How to calculate $ \mathbb{Z}[x] /\langle2x-1\rangle $?

Question

I don't understand very well the quotient, so, I do not know if calculate is the correct word, but I need to simplify the expression $$ \mathbb{Z}[x] /\langle2x-1\rangle $$

Answer 1

I believe by "simplification" you mean "to find an algebraic structure isomorphic to $\mathbb{Z}[x]/(2x-1)$ but of a simpler form".

First we want to know what the elements in $\mathbb{Z}[x]/(2x-1)$ look like. For any $f(x)\in\mathbb{Z}[x]$, we divide it by $2x-1$ to obtain $$f(x)=q(x)(2x-1)+r(x)$$ with $\deg r(x)<\deg(2x-1)=1$, then $r(x)=c$ is a constant, and $f(x)\mod (2x-1)$ is $$\overline{f(x)}=\overline{q(x)(2x-1)+c}=\overline{q(x)(2x-1)}+\bar c=\bar c$$ because $\overline{2x-1}=\bar0$. This means any element in $\mathbb{Z}[x]/(2x-1)$ can be represented by a number in $\mathbb{Z}$. Conversely, it is easy to see two different numbers in $\mathbb{Z}$ do not represent the same equivalence class in $\mathbb{Z}[x]/(2x-1)$. So one should make a guess that $$\mathbb{Z}[x]/(2x-1)\cong\mathbb{Z}$$ and this is indeed the answer.
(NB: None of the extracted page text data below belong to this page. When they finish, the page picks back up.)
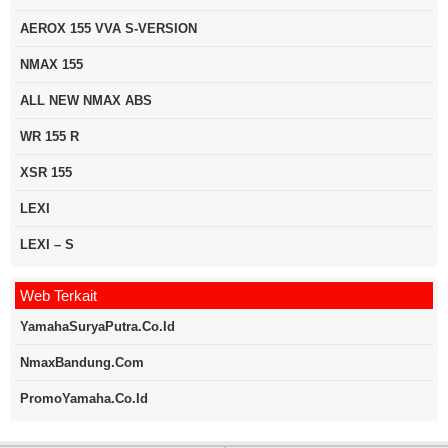
AEROX 155 VVA S-VERSION
NMAX 155
ALL NEW NMAX ABS
WR 155 R
XSR 155
LEXI
LEXI – S
Web Terkait
YamahaSuryaPutra.co.id
NmaxBandung.com
PromoYamaha.co.id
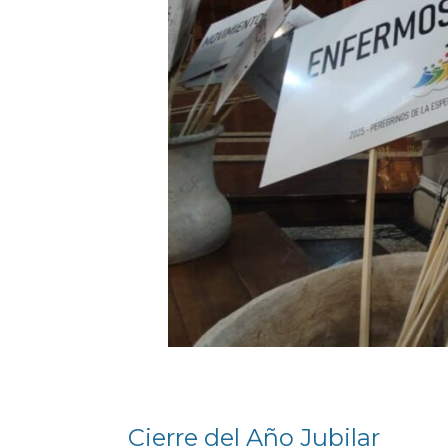
Cierre del Año Jubilar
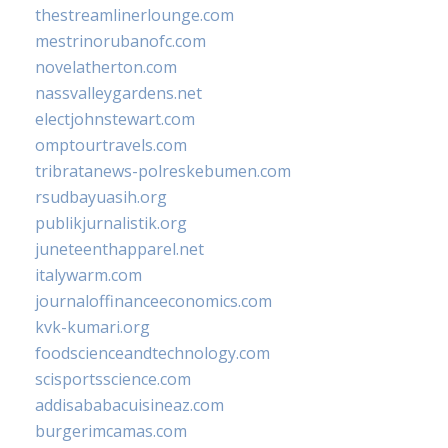
thestreamlinerlounge.com
mestrinorubanofc.com
novelatherton.com
nassvalleygardens.net
electjohnstewart.com
omptourtravels.com
tribratanews-polreskebumen.com
rsudbayuasih.org
publikjurnalistik.org
juneteenthapparel.net
italywarm.com
journaloffinanceeconomics.com
kvk-kumari.org
foodscienceandtechnology.com
scisportsscience.com
addisababacuisineaz.com
burgerimcamas.com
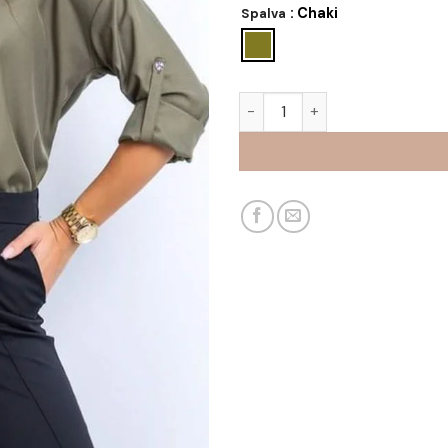
: Chaki
Spalva
produkto kiekis: Palaidinė Se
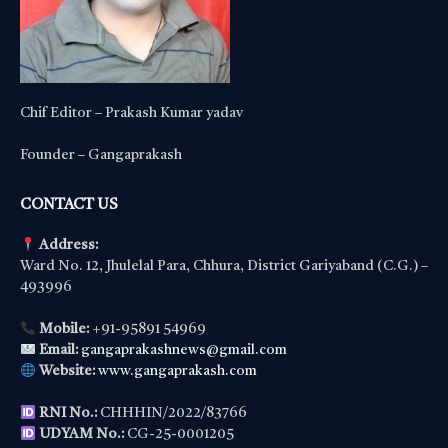
Chif Editor – Prakash Kumar yadav
Founder – Gangaprakash
CONTACT US
Address:
Ward No. 12, Jhulelal Para, Chhura, District Gariyaband (C.G.) –
493996
Mobile:
+91-95891 54969
Email:
gangaprakashnews@gmail.com
Website:
www.gangaprakash.com
RNI No.:
CHHHIN/2022/83766
UDYAM No.:
CG-25-0001205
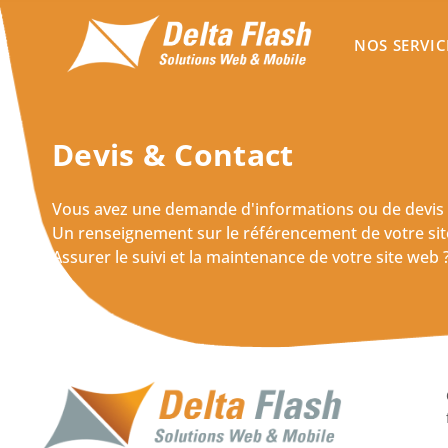
NOS SERVIC
Devis & Contact
Vous avez une demande d'informations ou de devis pou
Un renseignement sur le référencement de votre si
Assurer le suivi et la maintenance de votre site web 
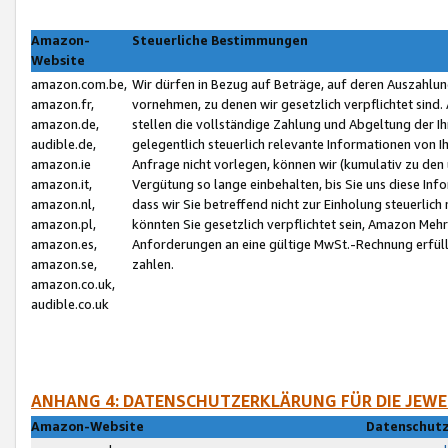
Amazon-
Steuerliche Bestimmungen
Website
amazon.com.be,
Wir dürfen in Bezug auf Beträge, auf deren Auszahlun
amazon.fr,
vornehmen, zu denen wir gesetzlich verpflichtet sind
amazon.de,
stellen die vollständige Zahlung und Abgeltung der 
audible.de,
gelegentlich steuerlich relevante Informationen von I
amazon.ie
Anfrage nicht vorlegen, können wir (kumulativ zu de
amazon.it,
Vergütung so lange einbehalten, bis Sie uns diese Inf
amazon.nl,
dass wir Sie betreffend nicht zur Einholung steuerlich 
amazon.pl,
könnten Sie gesetzlich verpflichtet sein, Amazon Meh
amazon.es,
Anforderungen an eine gültige MwSt.-Rechnung erfüllt
amazon.se,
zahlen.
amazon.co.uk,
audible.co.uk
ANHANG 4: DATENSCHUTZERKLÄRUNG FÜR DIE JEWE
Amazon-Website
Datenschutz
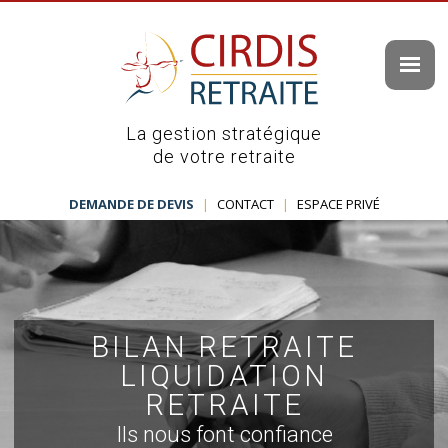
La gestion stratégique
de votre retraite
DEMANDE DE DEVIS
|
CONTACT
|
ESPACE PRIVÉ
BILAN RETRAITE
LIQUIDATION
RETRAITE
Ils nous font confiance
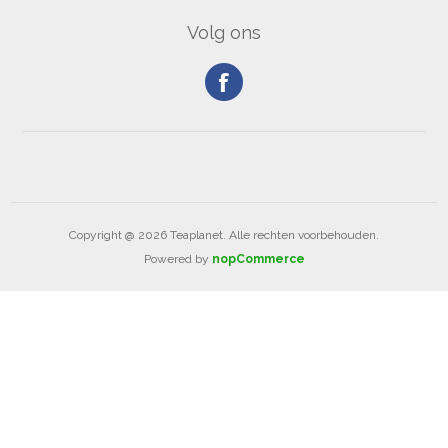
Volg ons
Copyright @ 2026 Teaplanet. Alle rechten voorbehouden.
Powered by
nopCommerce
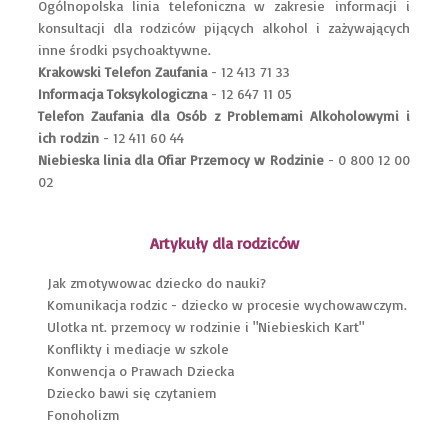
Ogólnopolska linia telefoniczna w zakresie informacji i
konsultacji dla rodziców pijących alkohol i zażywających
inne środki psychoaktywne.
Krakowski Telefon Zaufania
- 12 413 71 33
Informacja Toksykologiczna
- 12 647 11 05
Telefon Zaufania dla Osób z Problemami Alkoholowymi i
ich rodzin
- 12 411 60 44
Niebieska linia dla Ofiar Przemocy w Rodzinie
- 0 800 12 00
02
Artykuły dla rodziców
Jak zmotywowac dziecko do nauki?
Komunikacja rodzic - dziecko w procesie wychowawczym
.
Ulotka nt. przemocy w rodzinie i "Niebieskich Kart"
Konflikty i mediacje w szkole
Konwencja o Prawach Dziecka
Dziecko bawi się czytaniem
Fonoholizm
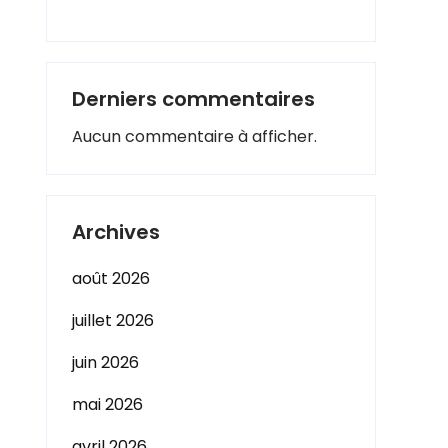
Derniers commentaires
Aucun commentaire à afficher.
Archives
août 2026
juillet 2026
juin 2026
mai 2026
avril 2026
It remains to verify this isomorphism, i.e., find such an isomorphism. Can you take it from here?

$\textbf{Hint}:$ My argument above gives a well-defined mapping $$\mathbb{Z}[x]\to\mathbb{Z}$$ $$f(x)\mapsto c$$ Verify this is a homomorphism, and then an epimorphism, and find its kernel.

Answer 2

Hint:

Consider the ring homomorphism from the ring of polynomials to the dyadic fractions: \begin{align} f:\mathbf Z[x]&\longrightarrow \mathbf Z_2\\ x&\longmapsto \tfrac12 \end{align} Show that it is surjective and that its kernel is generated by $2x-1$.